Kyrgyzstan on Sunday voted in elections for the first parliament with real power in ex-Soviet Central Asia, hoping the polls will bring stability after a year of violence that left hundreds dead.

President Roza Otunbayeva, who came to power in a bloody uprising in April and has championed the new political system, rejected warnings from Russia that the elections risked sparking a resurgence of the violence.
"Today I am calm and I think that the elections will proceed normally, without excesses, because a lot of resources have been invested in them," she told reporters as she cast her vote.
"Today is a historic day for the Republic of Kyrgyzstan. The people will choose their fate, their future," said added. Some 2.8 million of the country's five million population are eligible to vote.
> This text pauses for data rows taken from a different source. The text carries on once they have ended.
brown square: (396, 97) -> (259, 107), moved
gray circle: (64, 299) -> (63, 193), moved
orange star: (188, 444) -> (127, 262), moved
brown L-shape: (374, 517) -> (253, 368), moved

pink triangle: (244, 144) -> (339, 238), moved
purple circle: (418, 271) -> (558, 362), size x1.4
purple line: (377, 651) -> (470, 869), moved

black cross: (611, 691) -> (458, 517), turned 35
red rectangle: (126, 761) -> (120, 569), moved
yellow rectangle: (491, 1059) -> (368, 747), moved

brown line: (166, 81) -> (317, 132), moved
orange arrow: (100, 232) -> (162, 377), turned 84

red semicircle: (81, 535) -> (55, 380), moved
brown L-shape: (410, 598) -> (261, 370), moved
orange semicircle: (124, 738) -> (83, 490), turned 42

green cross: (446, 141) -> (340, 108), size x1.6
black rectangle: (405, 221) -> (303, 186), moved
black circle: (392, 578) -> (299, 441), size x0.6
Kyrgyzstan created Central Asia's first parliamentary democracy in a referendum earlier this year after the bloody April revolution, which toppled former president Kurmanbek Bakiyev, and deadly inter-ethnic clashes in June.
The system, which will allow the Zhogorku Kenesh parliament to appoint the government, is a stark contrast to the strongman presidential rule elsewhere in the region where parliaments operate as no more than a rubber stamp.
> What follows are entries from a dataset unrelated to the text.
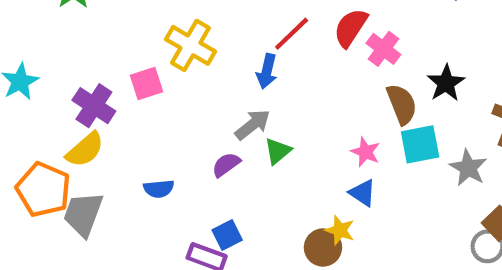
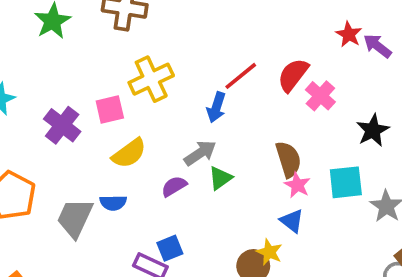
yellow cross: (190, 45) -> (151, 79), turned 30
brown semicircle: (402, 104) -> (288, 159), moved
yellow semicircle: (85, 150) -> (129, 153), moved
gray trapezoid: (83, 214) -> (75, 218), moved

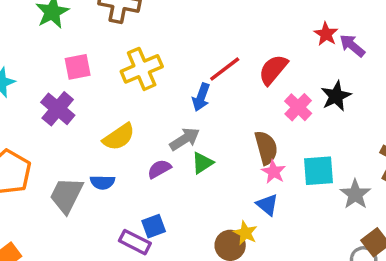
pink cross: (320, 96) -> (298, 107), moved
pink square: (110, 109) -> (78, 67), moved
black star: (373, 130) -> (336, 96), moved

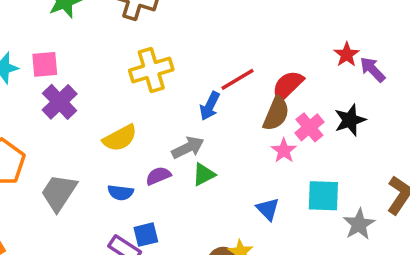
pink square: (78, 67) -> (45, 64), moved
brown semicircle: (266, 148) -> (276, 114), moved, turned 32
pink star: (274, 172) -> (284, 151), moved
blue semicircle: (102, 182) -> (121, 192), moved
blue triangle: (267, 205) -> (268, 209), moved

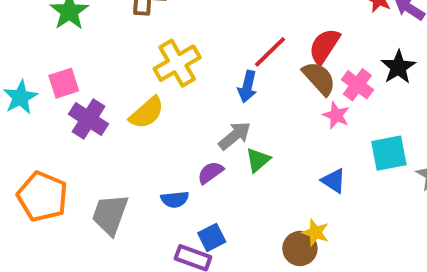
brown semicircle: (276, 114) -> (319, 78), turned -52
yellow semicircle: (120, 138) -> (147, 113), moved

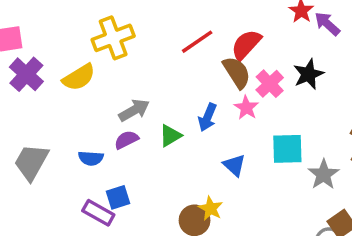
blue arrow: (247, 87) -> (208, 117), moved
gray arrow: (235, 136) -> (134, 110), moved

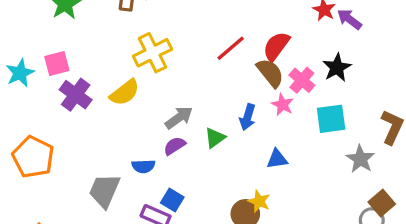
cyan square: (287, 149) -> (331, 119), moved
gray trapezoid: (31, 162) -> (104, 191), moved
blue triangle: (234, 165) -> (277, 159), turned -45
blue square: (118, 197) -> (172, 200), turned -35

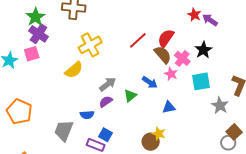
purple cross: (76, 95) -> (38, 34), moved
blue arrow: (248, 117) -> (150, 82), turned -70

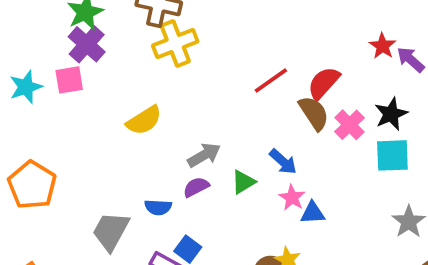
yellow cross: (90, 45) -> (175, 43), moved
pink star: (171, 74) -> (292, 198), moved
cyan square: (201, 81) -> (392, 155), moved

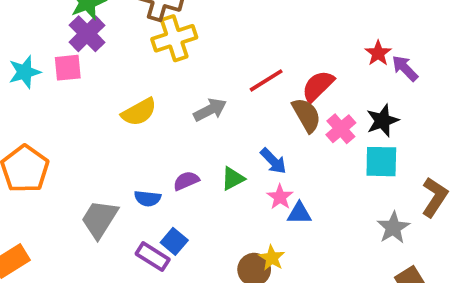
gray arrow: (204, 155) -> (210, 110), moved

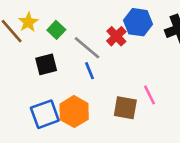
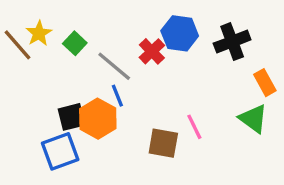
black square: (46, 64) -> (72, 117), moved
orange hexagon: (74, 112) -> (98, 119), moved

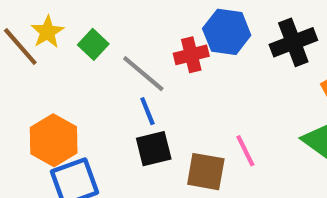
red cross: (152, 51) -> (191, 55), turned 30
black square: (72, 117) -> (154, 149), moved
orange hexagon: (98, 119) -> (54, 140), moved

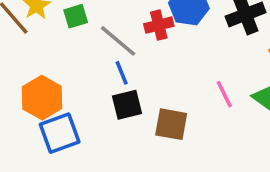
green square: (93, 44) -> (76, 16), turned 30
pink line: (245, 151) -> (224, 94), moved

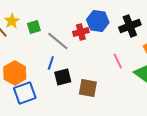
blue line: (122, 73) -> (51, 63), moved, turned 40
pink line: (224, 94) -> (118, 61), moved

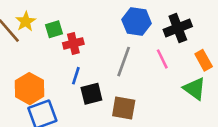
red cross: (81, 32) -> (73, 43), moved
gray line: (58, 41) -> (124, 62), moved, turned 70
pink line: (118, 61) -> (162, 59), moved

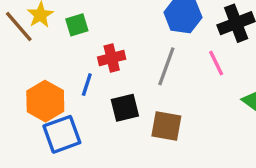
red cross: (73, 43) -> (112, 58), moved
blue line: (76, 76) -> (87, 85), moved

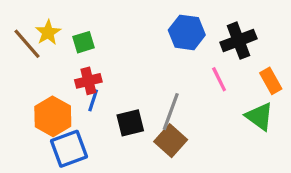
red cross: (112, 58) -> (88, 81), moved
gray line: (166, 66) -> (171, 112), moved
brown square: (166, 126) -> (171, 141), turned 32

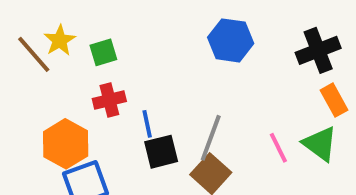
black cross: (238, 41) -> (318, 50), moved
pink line: (219, 79) -> (278, 148), moved
blue line: (93, 100) -> (147, 124), moved, turned -30

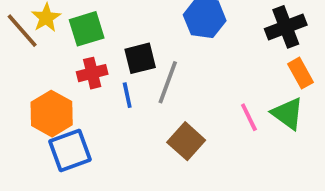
green square: (103, 52) -> (87, 29), size x1.4
gray line: (211, 138) -> (168, 82), moved
black square: (161, 152) -> (140, 58), moved

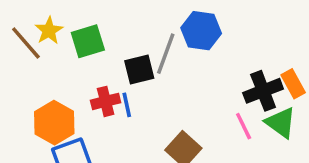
black cross: (286, 27) -> (263, 91), moved
red cross: (92, 73) -> (106, 101), moved
gray line: (168, 82) -> (166, 54), moved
But around six parties are expected to pass the five percent threshold to win seats in the assembly, meaning that the outcome is set to be anything but simple with intense post-election bartering likely.
A pair of pro-Otunbayeva centre-left parties -- Ata-Meken and the Social Democratic Party of Kyrgyzstan (SDPK) -- are expected to figure prominently but not win a majority, according to recent opinion polls.
But an upset could come from the Ar-Namys party led by ex-prime minister Felix Kulov, a favourite of the Kremlin who has campaigned under law-and-order slogans and vowed to reinstate the presidential system favoured by Moscow.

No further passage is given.